A threshold (T) fault raises the excitability fold — the E-I balance shifts so an assembly needs more drive to ignite. An output (O) fault lowers the drive each node delivers (the coupling numerator falls) without moving the fold. A wiring (W) fault leaves both the fold and the per-node drive intact but changes the geometry: local edges over-connect and long-range edges under-connect. The three are not three names for low synchrony; they are three different operators on the same equation, and that is why a single readout cannot tell them apart but two can.

The cohort: seventeen risk genes, each with a measured γ

The axes are not assigned by hand. A pre-registered cohort of seventeen autism risk genes — fifteen drawn from the verified risk-gene atlas and two fetched live from NCBI RefSeq (GABRA5, MACROD2) — is read through the same pipeline the organs use: the promoter window [TSS−2000, TSS+500] (2501 bp, coding strand) gives a mean nearest-neighbour stacking energy γ by SantaLucia 1998. The cohort is deliberately moderate-or-below: severe developmental and epileptic-encephalopathy syndromes (CHD8, FOXG1, FMR1, GRIN2B, DYRK1A and the like) are pre-registered out, because forcing a single profound-pole master onto the cohort would overclaim. What is kept is the legible, axis-mappable end.

Each gene’s mechanism places it on one axis: the T axis carries the ion and GABA-A levers (CACNA1C, GABRA2, GABRA5, GABRB3, KCNQ3, SCN2A); the O axis carries the synaptic-gain scaffolds and splice/output regulators (CTTNBP2, MACROD2, NRXN1, RBFOX1, SHANK2, SHANK3, SYNGAP1); the W axis carries the adhesion and lamination genes that build long-range connections (CNTN6, CNTNAP2, DSCAM, RELN). Mapping mechanism to axis is the only interpretive step; the γ values themselves are measured and re-derive offline bit-for-bit.

The fingerprint: what each fault does to the field

Run on the cohort cerebrum, the three faults all pull global synchrony below the healthy metastable value (Rhealth = 0.390): the output fault settles at R = 0.354, the threshold fault at R = 0.366, the wiring fault at R = 0.340. If R were the only instrument, the three would be a smear. They are not, because θ–γ phase–amplitude coupling (PAC) and the ignition threshold separate them.

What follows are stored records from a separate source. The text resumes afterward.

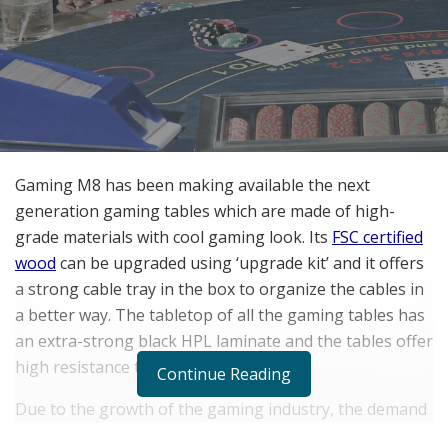
Gaming M8 has been making available the next
generation gaming tables which are made of high-
grade materials with cool gaming look. Its
FSC certified
wood
can be upgraded using ‘upgrade kit’ and it offers
a strong cable tray in the box to organize the cables in
a better way. The tabletop of all the gaming tables has
an extra-strong black HPL laminate and the tables offer
high resistance to scratches.
Continue Reading
Due to the growth of the gaming industry, the demand
for gaming tables has increased significantly. And there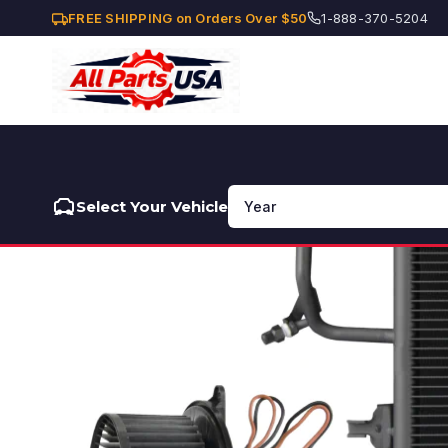
FREE SHIPPING on Orders Over $50
1-888-370-5204
Select Your Vehicle
❮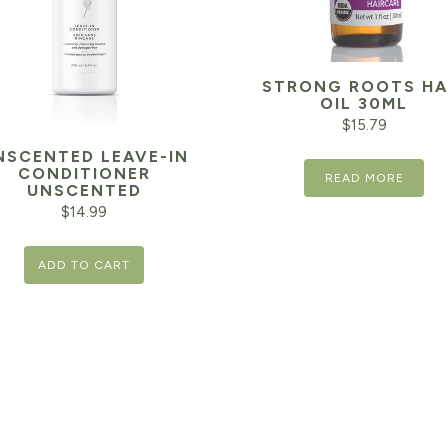
STRONG ROOTS HA
OIL 30ML
$
15.79
NSCENTED LEAVE-IN
CONDITIONER
READ MORE
UNSCENTED
$
14.99
ADD TO CART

The decisive observable is the pair (ΔPAC, ignition). The O fault drops PAC and keeps the ignition fold normal. The T fault drops PAC and raises the ignition fold — the signature of a shifted E-I balance. The W fault is the clean one: its PAC is unchanged, equal to health to within the simulation’s precision, and its fold stays normal, while a locality imbalance (local-over, long-range-under) appears that the other two do not have. So ΔPAC < 0 with a raised fold is T; ΔPAC < 0 with a normal fold is O; ΔPAC = 0 is W. The fingerprint is exact and reproduces under SEED = 19.

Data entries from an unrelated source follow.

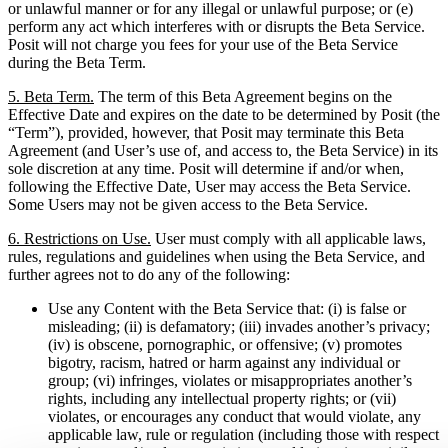
or unlawful manner or for any illegal or unlawful purpose; or (e)
perform any act which interferes with or disrupts the Beta Service.
Posit will not charge you fees for your use of the Beta Service
during the Beta Term.
5. Beta Term.
The term of this Beta Agreement begins on the
Effective Date and expires on the date to be determined by Posit (the
“Term”), provided, however, that Posit may terminate this Beta
Agreement (and User’s use of, and access to, the Beta Service) in its
sole discretion at any time. Posit will determine if and/or when,
following the Effective Date, User may access the Beta Service.
Some Users may not be given access to the Beta Service.
6. Restrictions on Use.
User must comply with all applicable laws,
rules, regulations and guidelines when using the Beta Service, and
further agrees not to do any of the following:
Use any Content with the Beta Service that: (i) is false or
misleading; (ii) is defamatory; (iii) invades another’s privacy;
(iv) is obscene, pornographic, or offensive; (v) promotes
bigotry, racism, hatred or harm against any individual or
group; (vi) infringes, violates or misappropriates another’s
rights, including any intellectual property rights; or (vii)
violates, or encourages any conduct that would violate, any
applicable law, rule or regulation (including those with respect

What is forced, and what stays open

Two things are owed in the open register, and naming them is the same no-tuning discipline that lets the rest stand. First, O and T are degenerate at the coupling level — both scale the same κ — and separate only at the fold; distinguishing them in a real brain therefore needs an excitability or ignition measure (a TMS–EEG threshold), not a spectral one alone. Second, and more important, the model asserts the fingerprints and their reversibility, not which fault any individual’s autism is. That mapping requires per-person external data — connectome, spectrum, genetics — and is held [O].

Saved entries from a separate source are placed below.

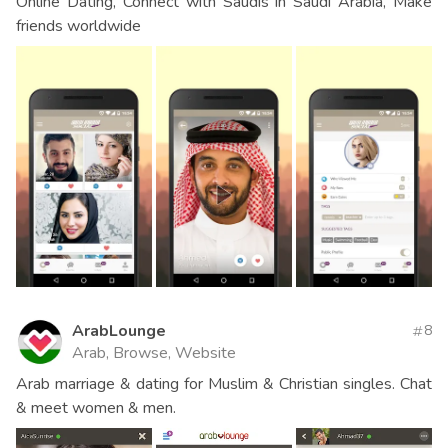
Online Dating, Connect with Saudis in Saudi Arabia, Make
friends worldwide
ArabLounge
8
Arab, Browse, Website
Arab marriage & dating for Muslim & Christian singles. Chat
& meet women & men.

This three-axis picture is the foundation the next chapters stand on. It already implies the clinical asymmetry the rest of Part II explores: because O and T are gain faults and W is a geometry fault, a chemical that shifts gain will behave very differently on the three — reaching some and only masking others (§19). Every fraction and coupling value here is an in-silico coupling state, not a clinical response rate or a dose; efficacy = 0 throughout. This is a mechanism-level result about the fault structure of autism as represented in the VP framework — not medical advice, a diagnosis, a treatment protocol, or a cure.